In 1966, the Rolling Stones had another number one hit on their “Aftermath” record with “Paint It Black”. While it is a depressing song, it has made some impressive royalties being re-used a number of times. Unfortunately, the Stones don’t own the rights to the song. Their former manager, Allen Klein, got paid when it was used at the end of both films “The Devil’s Advocate” and “Full Metal Jacket”.
Again in 1967, the Rolling Stones made “Ruby Tuesday”, a song featured on their “Between the Buttons” album, and it went to number one in the U.S. On the track, band member Brian Jones plays the recorder. Jones, the lead guitarist, who died in 1969, could play virtually any instrument. The song is about a groupie, but no one knows if it was someone specific.
The “Through the Past Darkly (Big Hits, Vol.1)” album came out in 1968 and featured the new song “Jumping Jack Flash”. It was successful for the Stones, reaching number one in their native U.K. and number 3 in the U.S. Later this was covered by Aretha Franklin in 1988. Her cover was produced by Stones member Keith Richards who also played guitar on the track. However, Franklin’s version was not as successful and only reached number 21 on the charts.
The 1969 release from the “Let It Bleed” record named “You Can’t Always Get What You Want” did not chart well. However, it was definitely significant, as it was released the day after lead guitarist Brian Jones died. On the track there is a chorus of children from the London Bach Choir. There were 60 choir children singing but their voices were doubled so it would sound like there were more of them. In 2004, Coca-cola used this song for their C2 commerical.
The 1971 release “Bitch” did not chart, but mostly because of its racy title. It appeared on the “Sticky Fingers” record that had a cover designed by pop artist Andy Warhol. The Goo Goo Dolls covered the song in 1997.
The last of the Rolling Stones’ number one hits is “Miss You”, their 1978 release featured on the “Some Girls” record. The lyrics were instigated by front man Mick Jagger’s relationship with wife, Bianca, that was going sour. Blues legend Etta James covered this song on her 2000 “Matriarch of the Blues” effort. Rap icon Dr. Dre also remixed this track for one of the “Austin Powers” movies.
In 1981, the Stones reached number two in the U.S. and number seven in the U.K with “Start Me Up” from their “Tattoo You” album. Originally, the band attempted to record this song years earlier with a reggae beat, but couldn’t make it work. Later, they found the right music and this hit was born. In 1995, the Microsoft Corporation paid 10 million dollars to use this song in their advertising campaign for Windows. The Rolling Stones also performed the tune at halftime in Detroit at the 2006 Superbowl.
While “Rock and a Hard Place” only reached 23 on the U.S. charts, the song was put out at a very symbolic time for the Stones in 1989 on the “Steel Wheels” album. At that time, both Mick and Keith had released solo efforts and were fighting. This was also one of the last recordings with Bill Wyman, the Stone’s bass player, who left the band in 1992.

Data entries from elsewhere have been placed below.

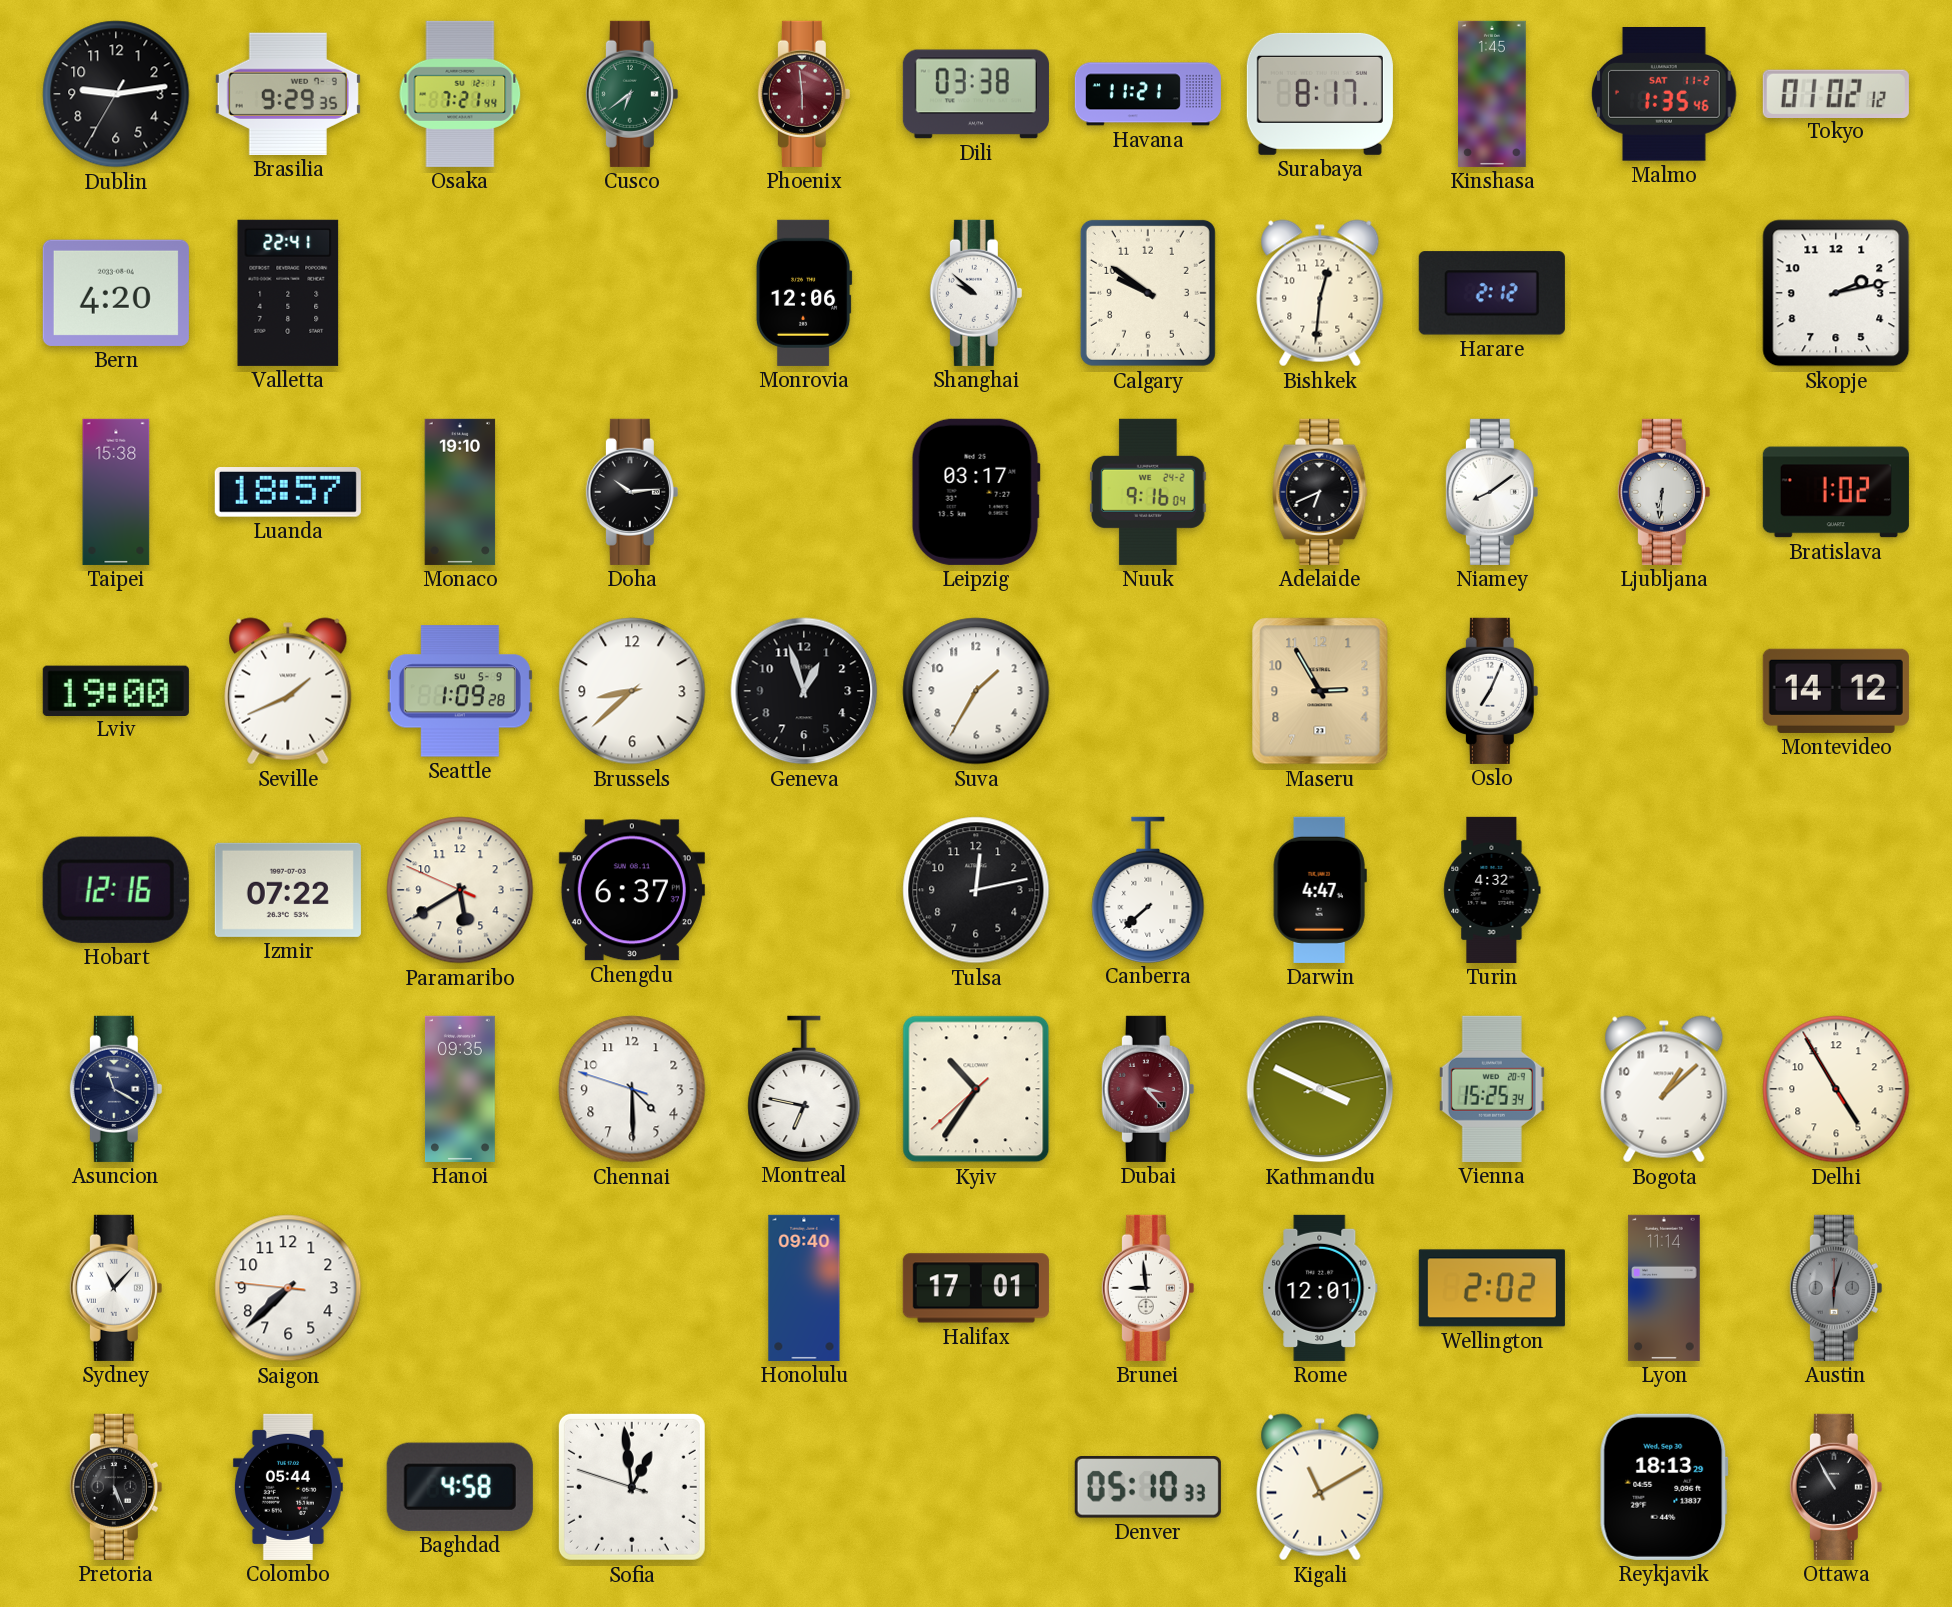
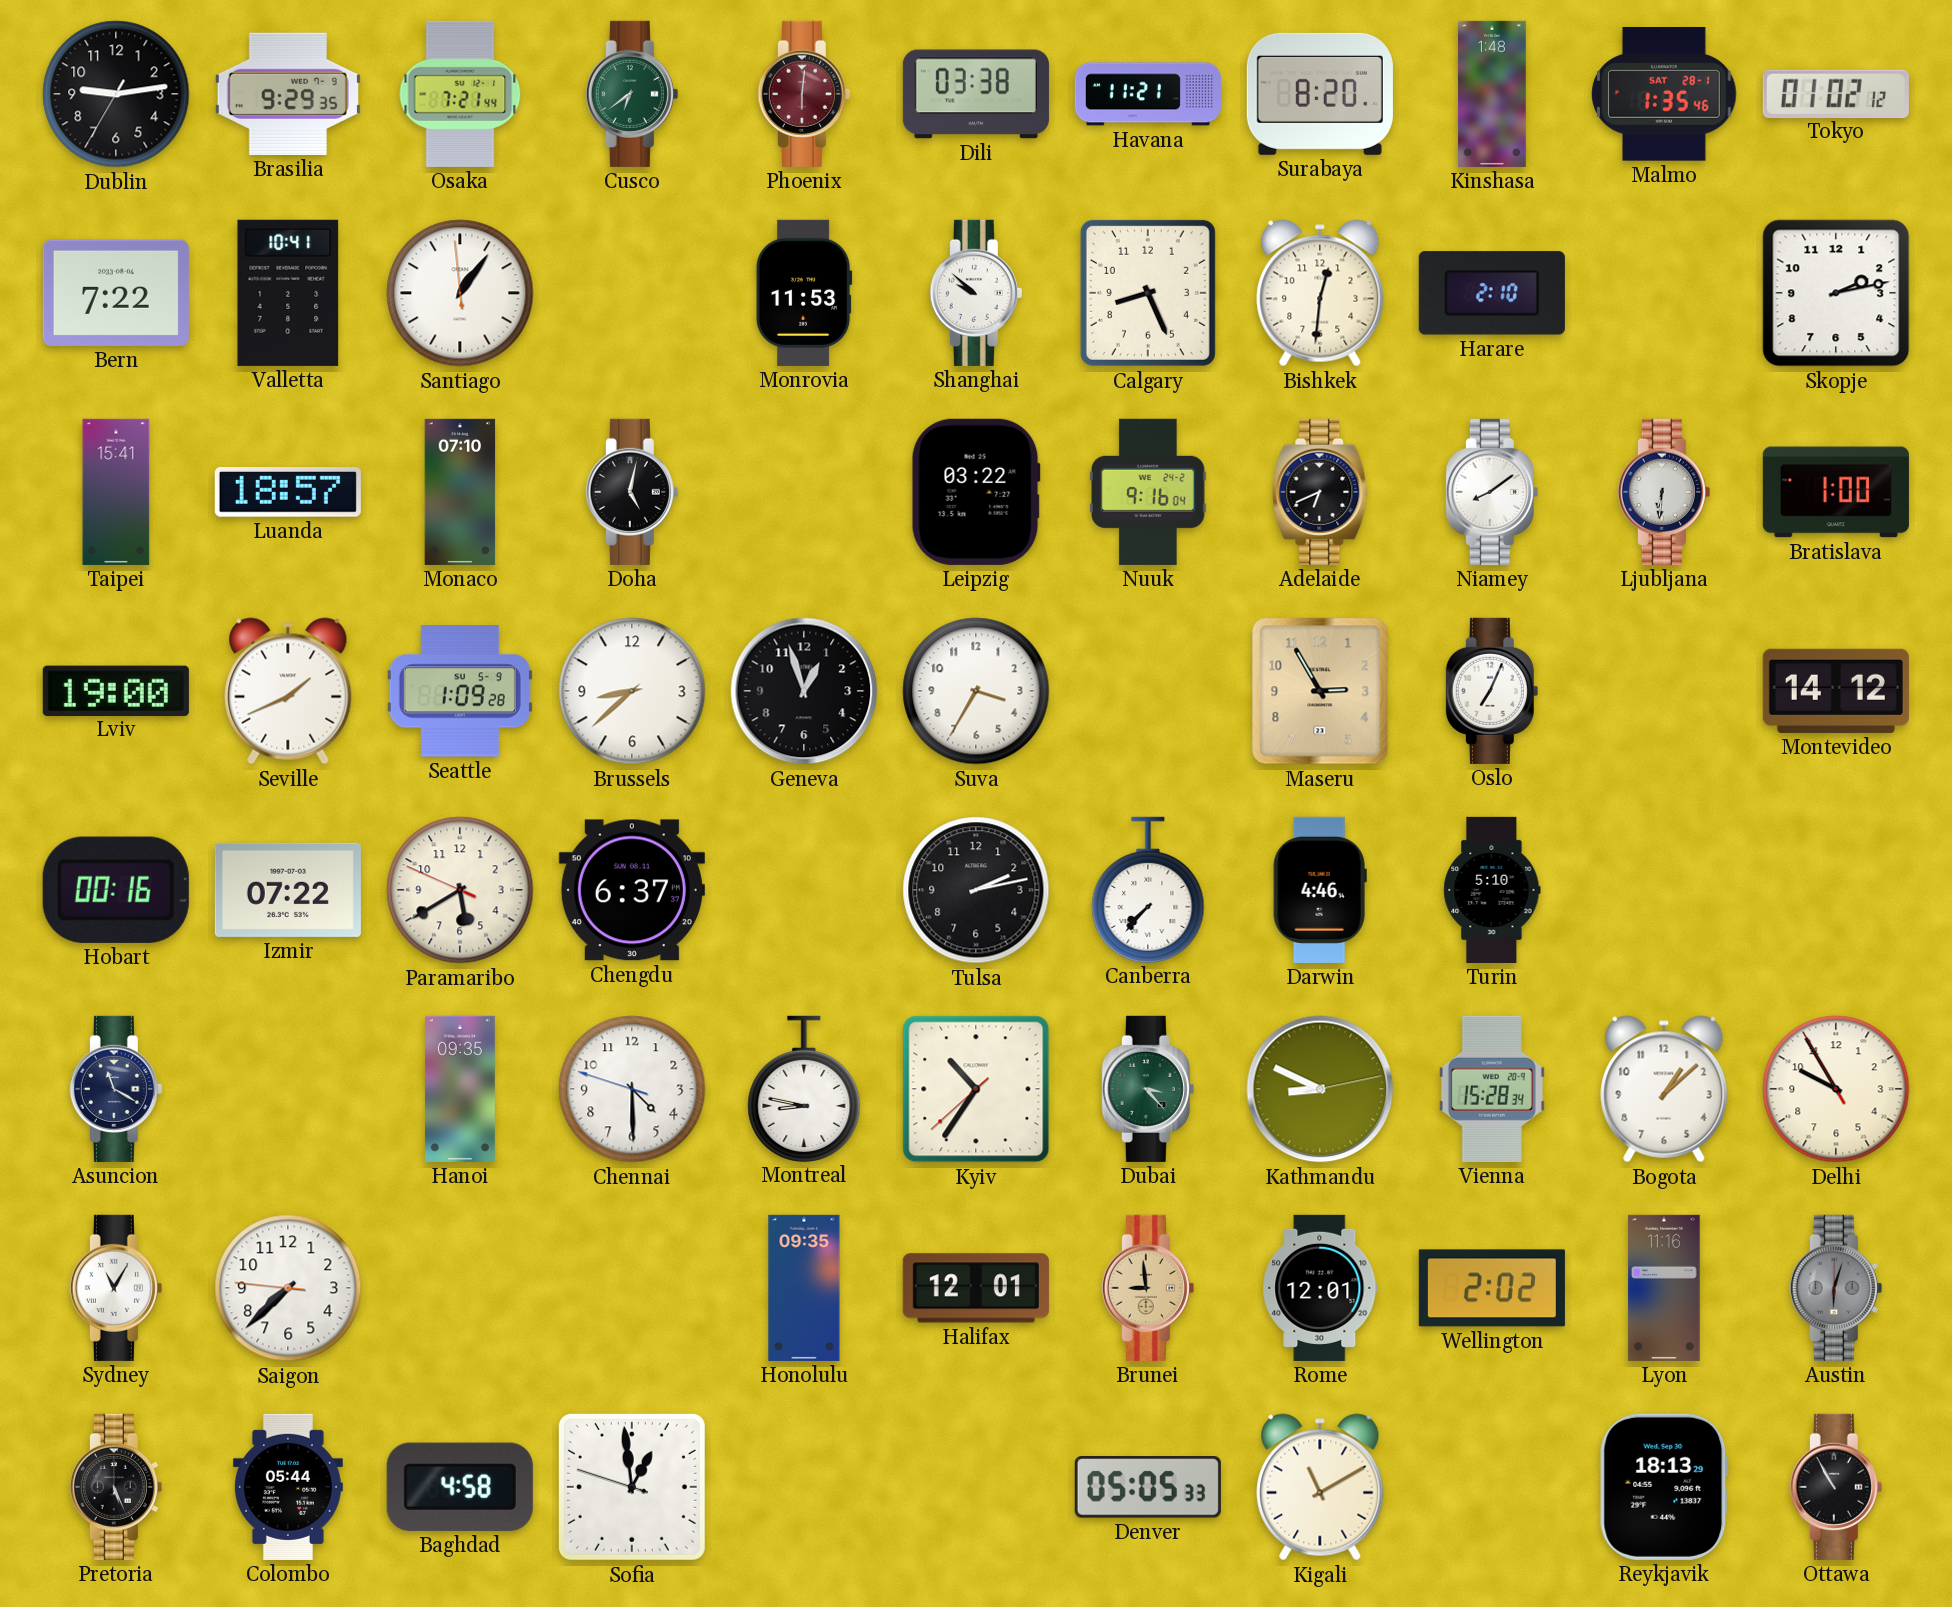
Phoenix: 5:59 -> 6:01
Surabaya: 8:17 -> 8:20
Kinshasa: 1:45 -> 1:48
Malmo date: SAT 11-2 -> SAT 28-1
Bern: 4:20 -> 7:22
Valletta: 22:41 -> 10:41
Santiago: none -> 1:05
Monrovia: 12:06 -> 11:53
Calgary: 9:51 -> 8:26
Harare: 2:12 -> 2:10
Taipei: 15:38 -> 15:41
Monaco: 19:10 -> 07:10
Doha: 10:14 -> 5:02
Leipzig: 03:17 -> 03:22
Bratislava: 1:02 -> 1:00
Suva: 1:35 -> 3:35
Hobart: 12:16 -> 00:16
Tulsa: 12:13 -> 2:13
Canberra: 7:38 -> 7:37
Darwin: 4:47 -> 4:46
Turin: 4:32 -> 5:10
Montreal: 6:47 -> 8:47
Dubai dial: burgundy -> green
Kathmandu: 3:49 -> 8:49
Vienna: 15:25 -> 15:28
Delhi: 4:54 -> 9:54
Sydney: 11:07 -> 11:05
Honolulu: 09:40 -> 09:35
Halifax: 17:01 -> 12:01
Brunei dial: white -> champagne
Lyon: 11:14 -> 11:16
Denver: 05:10 -> 05:05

It’s not a question that the Rolling Stones have put out a number of great tunes that are extraordinary and even progressive at the time. However, I believe that with less drugs and fighting we could’ve had even more great hits from these rock legends. I guess “you can’t always get what you want”, but there are plenty of their old classics to enjoy from the Rolling Stones.